# [EXERCISE AIM]
Report back each line of the records that contains the string "Draft".

** INPUT MATERIAL follows **

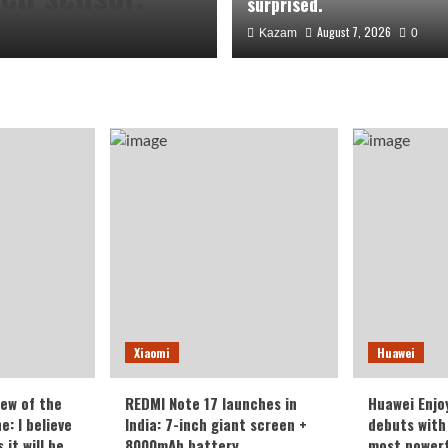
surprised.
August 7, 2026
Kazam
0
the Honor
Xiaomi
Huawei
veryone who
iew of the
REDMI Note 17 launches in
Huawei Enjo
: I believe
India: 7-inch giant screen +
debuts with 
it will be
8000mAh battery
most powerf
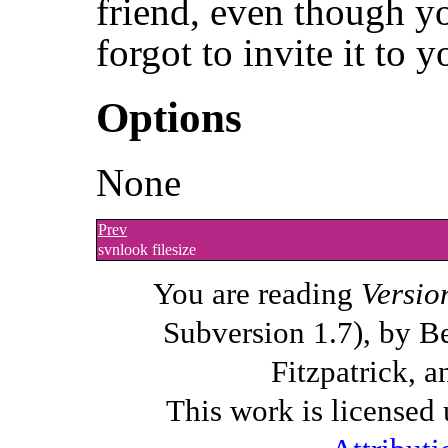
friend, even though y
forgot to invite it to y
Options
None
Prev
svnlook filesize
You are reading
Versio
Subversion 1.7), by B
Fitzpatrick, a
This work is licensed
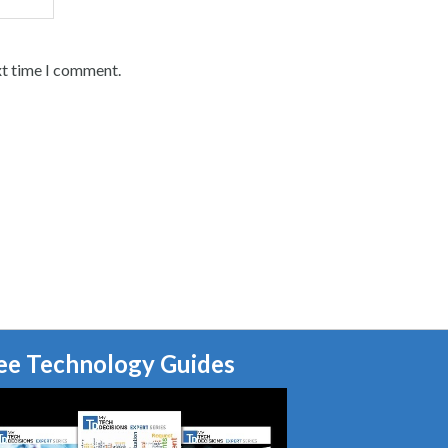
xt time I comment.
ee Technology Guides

** End of INPUT MATERIAL **
** INPUT MATERIAL follows **

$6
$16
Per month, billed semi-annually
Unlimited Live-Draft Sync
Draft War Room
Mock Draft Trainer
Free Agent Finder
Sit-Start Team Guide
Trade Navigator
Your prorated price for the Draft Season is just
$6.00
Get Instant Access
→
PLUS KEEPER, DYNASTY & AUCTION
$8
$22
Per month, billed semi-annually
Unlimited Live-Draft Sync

** End of INPUT MATERIAL **

# [ANSWER SPACE]
Unlimited Live-Draft Sync
Draft War Room
Mock Draft Trainer
Your prorated price for the Draft Season is just
Unlimited Live-Draft Sync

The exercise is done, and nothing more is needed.